I also met an attractive young lady, and Geralt promptly began flirting with her. I’ve mentioned that The Witcher has a particular problem with its representations of women, and this looked like a prime example. Throughout the main game, Geralt has the opportunity to have sex with many different women, often simply because he gave them gifts or rescued them from bandits or something. The women in the game use sex as a transaction, as a reward for services rendered, which is not a good norm to set. The sex is optional, but the developers clearly put it in because they expected players to partake, and they even included collectible “sex cards” for each woman, inviting players to seek out all the nude portraits. In short, it’s a particularly troublesome example of how women are often depicted in games, and I’ll have more to say about it when I write about the next Adventure (and I should also note that The Witcher 2 has a much improved, if still not problem-free, approach to sex). Here, I was worried I was seeing the same pattern, as the woman asked Geralt to find her lost ring and it was heavily implied that he’d get to have sex with her if he did. And, well, he did, but there’s a little (just a little) more to it than that, making the encounter a less trivialized affair than those in the main game. One could even read these scenes as the woman flirting with Geralt from the very beginning, with the ring request just part of the foreplay. Thin, I know. But there’s a little more here than I found in the main game, even though that’s not saying much.
Anyway, after talking to enough people I learned a little about the wraiths: they appear for one hour every night, flying over the town and scaring everyone with their racket, but no one has figured out why, or how to get them to stop.

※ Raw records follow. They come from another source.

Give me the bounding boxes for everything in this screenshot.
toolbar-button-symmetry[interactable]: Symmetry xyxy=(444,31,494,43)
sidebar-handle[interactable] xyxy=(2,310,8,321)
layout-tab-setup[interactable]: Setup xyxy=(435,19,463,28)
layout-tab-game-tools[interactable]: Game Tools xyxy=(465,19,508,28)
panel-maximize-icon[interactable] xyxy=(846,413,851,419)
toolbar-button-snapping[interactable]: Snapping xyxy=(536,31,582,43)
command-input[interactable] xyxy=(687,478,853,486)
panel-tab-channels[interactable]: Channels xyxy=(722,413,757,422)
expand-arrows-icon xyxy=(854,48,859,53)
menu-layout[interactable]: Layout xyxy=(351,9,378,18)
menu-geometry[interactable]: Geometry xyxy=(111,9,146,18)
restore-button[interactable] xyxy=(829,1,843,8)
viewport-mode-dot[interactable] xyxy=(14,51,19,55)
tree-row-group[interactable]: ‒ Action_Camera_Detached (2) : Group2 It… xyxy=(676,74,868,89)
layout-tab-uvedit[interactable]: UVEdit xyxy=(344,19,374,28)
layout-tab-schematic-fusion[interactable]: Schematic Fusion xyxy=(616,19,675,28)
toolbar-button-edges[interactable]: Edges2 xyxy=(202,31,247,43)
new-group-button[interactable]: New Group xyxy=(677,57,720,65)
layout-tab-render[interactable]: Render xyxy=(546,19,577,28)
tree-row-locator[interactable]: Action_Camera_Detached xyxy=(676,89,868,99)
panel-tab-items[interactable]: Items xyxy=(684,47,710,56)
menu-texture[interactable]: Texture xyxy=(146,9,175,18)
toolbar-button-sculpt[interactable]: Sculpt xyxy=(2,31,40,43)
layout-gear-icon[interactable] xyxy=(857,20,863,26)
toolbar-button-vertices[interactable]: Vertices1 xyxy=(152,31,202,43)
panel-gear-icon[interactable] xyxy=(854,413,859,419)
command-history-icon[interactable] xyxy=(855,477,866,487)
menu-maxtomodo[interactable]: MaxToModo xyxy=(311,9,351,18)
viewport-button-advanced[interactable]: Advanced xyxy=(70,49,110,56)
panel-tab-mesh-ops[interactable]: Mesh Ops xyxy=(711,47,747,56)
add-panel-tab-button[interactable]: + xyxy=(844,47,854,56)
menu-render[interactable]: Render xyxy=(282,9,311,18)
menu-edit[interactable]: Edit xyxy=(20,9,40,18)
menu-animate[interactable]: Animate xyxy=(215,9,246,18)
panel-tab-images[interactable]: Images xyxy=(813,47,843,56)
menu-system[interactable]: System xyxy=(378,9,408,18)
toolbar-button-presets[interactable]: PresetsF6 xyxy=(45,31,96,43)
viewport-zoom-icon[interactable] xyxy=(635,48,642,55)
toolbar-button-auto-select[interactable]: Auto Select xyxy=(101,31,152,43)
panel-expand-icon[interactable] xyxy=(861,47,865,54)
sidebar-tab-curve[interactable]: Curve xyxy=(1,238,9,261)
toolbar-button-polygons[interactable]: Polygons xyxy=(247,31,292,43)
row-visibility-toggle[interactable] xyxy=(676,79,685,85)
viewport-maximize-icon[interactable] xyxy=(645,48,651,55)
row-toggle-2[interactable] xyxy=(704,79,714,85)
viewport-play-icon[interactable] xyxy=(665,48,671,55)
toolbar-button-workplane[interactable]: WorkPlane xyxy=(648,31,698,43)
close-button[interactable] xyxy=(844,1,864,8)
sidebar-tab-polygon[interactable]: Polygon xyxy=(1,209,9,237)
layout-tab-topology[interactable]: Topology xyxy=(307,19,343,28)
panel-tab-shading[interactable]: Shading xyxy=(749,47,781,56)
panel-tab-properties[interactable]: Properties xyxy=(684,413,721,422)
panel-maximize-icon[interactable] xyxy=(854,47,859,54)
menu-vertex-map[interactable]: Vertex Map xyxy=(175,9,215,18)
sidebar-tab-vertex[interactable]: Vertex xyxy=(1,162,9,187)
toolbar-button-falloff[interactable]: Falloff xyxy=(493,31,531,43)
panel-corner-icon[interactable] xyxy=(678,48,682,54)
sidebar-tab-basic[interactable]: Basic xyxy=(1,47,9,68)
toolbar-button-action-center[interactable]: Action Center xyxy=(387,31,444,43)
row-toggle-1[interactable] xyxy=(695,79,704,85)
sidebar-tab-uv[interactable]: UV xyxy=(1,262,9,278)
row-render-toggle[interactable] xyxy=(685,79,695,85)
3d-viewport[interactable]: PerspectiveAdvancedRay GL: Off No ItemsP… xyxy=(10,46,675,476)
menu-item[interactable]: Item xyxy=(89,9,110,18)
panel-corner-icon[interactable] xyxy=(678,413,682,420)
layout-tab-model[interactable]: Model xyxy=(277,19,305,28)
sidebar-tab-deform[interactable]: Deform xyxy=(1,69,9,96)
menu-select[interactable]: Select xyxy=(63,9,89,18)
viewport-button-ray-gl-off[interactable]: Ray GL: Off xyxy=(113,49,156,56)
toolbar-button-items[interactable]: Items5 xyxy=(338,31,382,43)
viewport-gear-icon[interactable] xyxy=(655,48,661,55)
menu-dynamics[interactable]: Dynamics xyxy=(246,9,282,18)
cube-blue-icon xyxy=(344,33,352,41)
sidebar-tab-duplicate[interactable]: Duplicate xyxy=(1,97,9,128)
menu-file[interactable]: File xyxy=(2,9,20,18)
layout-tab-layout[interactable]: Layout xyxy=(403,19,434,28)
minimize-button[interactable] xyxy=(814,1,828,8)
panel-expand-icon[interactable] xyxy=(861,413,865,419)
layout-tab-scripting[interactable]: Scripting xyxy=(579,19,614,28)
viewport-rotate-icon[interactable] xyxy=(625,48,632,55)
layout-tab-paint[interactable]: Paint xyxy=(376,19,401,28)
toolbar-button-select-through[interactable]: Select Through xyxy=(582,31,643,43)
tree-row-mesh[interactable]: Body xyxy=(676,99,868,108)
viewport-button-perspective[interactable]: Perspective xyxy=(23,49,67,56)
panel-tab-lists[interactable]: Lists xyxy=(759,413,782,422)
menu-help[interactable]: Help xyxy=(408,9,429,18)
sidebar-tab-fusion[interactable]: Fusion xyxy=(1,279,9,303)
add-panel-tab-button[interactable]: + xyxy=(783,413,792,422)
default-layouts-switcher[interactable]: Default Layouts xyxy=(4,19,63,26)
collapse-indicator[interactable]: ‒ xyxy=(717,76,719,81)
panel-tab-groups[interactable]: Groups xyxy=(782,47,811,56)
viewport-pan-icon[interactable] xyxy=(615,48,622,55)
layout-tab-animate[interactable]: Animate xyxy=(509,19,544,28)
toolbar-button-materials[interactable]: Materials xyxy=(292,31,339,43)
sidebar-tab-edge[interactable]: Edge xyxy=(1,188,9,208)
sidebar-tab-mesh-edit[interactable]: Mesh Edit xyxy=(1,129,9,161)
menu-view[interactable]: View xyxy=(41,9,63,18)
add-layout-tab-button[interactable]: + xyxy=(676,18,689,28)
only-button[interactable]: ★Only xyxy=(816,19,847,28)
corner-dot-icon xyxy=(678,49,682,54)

That one-hour window fits in with the detailed schedules that govern this Adventure. When I played Deceits I noted that it mimicked a real village by setting schedules for everyone, so they would eat and sleep and work and unwind at different times, just like in the main game. Here, however, the schedules are even more important. The priestess tends to the ill, so she moves to different houses throughout the day to bring them food and try to ease their suffering. Other villagers have similarly packed schedules, and sometimes they can be hard to find, but most villagers can tell Geralt where everyone else is at a specific time of day. At night when the wraiths come, the villagers all hide in their houses, praying. After that, most of them sleep, but sometimes Geralt needs to find someone at night as part of his investigations.
Investigating is what I spent most of my time doing, in fact. There are a few monsters to hunt outside of town, of course (made more interesting by the new fence that was added, splitting the region in half), but most of the time I was speaking with villagers and trying to discover the secret of the wraiths. I investigated the wraiths themselves too, of course, waiting until the prescribed time to watch them appear. This was one of the more memorable moments, as the smoke from the chimneys turned blue, and an unnatural blue mist enveloped the village amid the unearthly shrieks of the wraiths as they sped between the cottages. This is more serious than a few monsters. It’s a proper haunting.
I don’t want to spoil the rest of the story, but I will say that I enjoyed playing an Adventure that puts its own spin on the game. The Wraiths of Quiet Hamlet is the first to really stand apart from the main game by trying some different things, and for that I found I was enjoying it the most of the Adventures I’ve played so far. I definitely recommend it.